10. The Revenue has no doubt placed reliance on Board's Circular No. 4/91-CX.l, dated 20-2-91 to seek classification of the items in question under Heading 19.04 of the CETA. But the said Circular pertains to classification of product 'cheetos' which is obtained by swelling or roasting of the corn pastes, as is evident from paras 2 and 3 of the Circular. It is for that reason that the Board directed classification of the said product under Heading 19.04 of the CETA. But in the present case, none of the items/products in question satisfy the ingredients of this Heading of the CETA. Therefore, the Board's Circular is of no help to the Revenue in the present case.

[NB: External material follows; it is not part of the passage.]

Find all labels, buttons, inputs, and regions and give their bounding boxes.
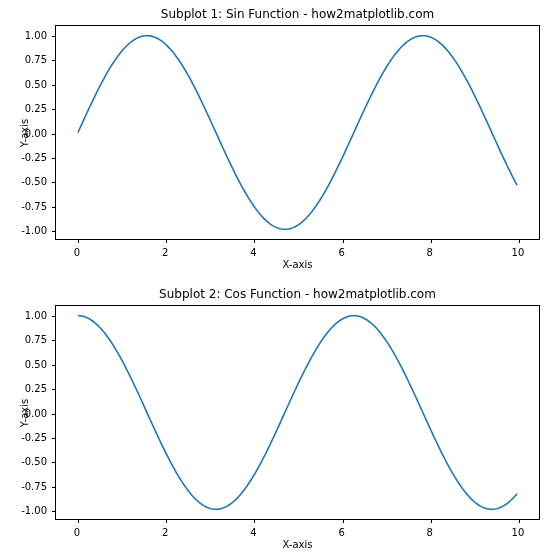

11. Coming to Heading 21.08 of the CETA under which the products/items in question have been sought to be classified by the appellants, it is an omnibus Heading covering all kinds of edible preparations, not elsewhere specified or included. Note 9 to Chapter 21 provides an inclusive definition of this Heading and covers preparations for use either directly or after processing, for human consumption. The products mentioned in Note 9 are illustrative only and do not restrict the scope of this heading in any manner. The items/products in dispute in the present case squarely fall under Heading 21.08 (sub-heading 2108.99), keeping in view the material used and mode applied for their manufacture, referred to above. That being so, in view of specific Note 10 to this Chapter 21, the products in question are to be termed as namkeen and eligible for exemption from duty under SI. No. 5 of Notification 5/99.

12. In CCE, Lucknow v. Tiemac Snack Food P. Ltd. [2002 (143) E.L.T. 325 (T) = 2002 (50) RLT 28], the classification of almost similar items/products (Monginis namkeen snack foods, peppy namkeen foods, rompa chompa golmol namkeen, hello namkeen snack foods) was sought by the Revenue under Heading 19.04 of the CETA, while the assessees wanted classification under Heading 21.08. The Tribunal after referring to both these Headings and the ingredients involved in the manufacture of the products, observed that the products were not classifiable under Heading 19.04 of the CETA, but under Heading 21.08. The ratio of the law laid down in that case squarely covers the items/products of the appellants for classification under Heading 21.08 of the CETA. Even the learned SDR has not disputed this position.

13. In view of the discussion made above the impugned order of the

Commissioner (Appeals) cannot be legally sustainable and is set aside. The products/items in question are held to be classifiable under Heading 21.08 (sub-heading 2108.99) and eligible for exemption from duty under SI. No. 5 of Notification 5/99. The appeals of the appellants stand allowed accordingly with consequential relief, permissible under the law.